A gente superestima a força de vontade e subestima a força do processo

Muitos acidentes de carro acontecem porque alguns motoristas usam o celular enquanto dirigem, certo?

Mais ou menos.

Esses acidentes ocorrem fundamentalmente porque alguns motoristas acreditam que são capazes de fazer as duas coisas ao mesmo tempo: dirigir e mexer no telefone.

Ou seja, os acidentes acontecem por conta de um processo psíquico muito comum: a superestimação da própria capacidade.

O cara se ilude pensando: “Ah, tá tranquilo: não preciso estacionar o carro para responder essa mensagem.

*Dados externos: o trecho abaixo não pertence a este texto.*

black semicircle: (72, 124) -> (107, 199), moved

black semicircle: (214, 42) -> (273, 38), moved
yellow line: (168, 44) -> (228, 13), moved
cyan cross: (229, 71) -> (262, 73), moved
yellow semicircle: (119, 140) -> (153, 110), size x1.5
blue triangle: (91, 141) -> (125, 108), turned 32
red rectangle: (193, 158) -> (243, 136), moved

É rapidinho.”

Mas não são só motoristas imprudentes que caem nessa armadilha de superestimar a própria capacidade.

Talvez você, que jamais mexe no celular enquanto está dirigindo, esteja neste exato momento envolta na mesma ilusão.

De repente você tem se sentido frequentemente triste, desanimada, abatida. Vem comendo em excesso, tendo crises de choro do nada. Desperdiça horas e horas do seu dia vendo vídeos curtos em redes sociais…

Porém, todo fim de semana pensa:

“Se eu quiser, posso mudar esse jogo. Basta ter força de vontade. Segunda-feira vou voltar à academia e tudo vai mudar.”

Não, minha cara. Não vai.

Você está tão iludida quanto o cara que bateu no carro da frente por achar que conseguiria dirigir e mandar mensagem ao mesmo tempo.

E sabe por que você embarca facilmente nessa ilusão?

Por razões narcísicas: é doloroso reconhecer que a gente não tem tanto controle sobre nosso comportamento.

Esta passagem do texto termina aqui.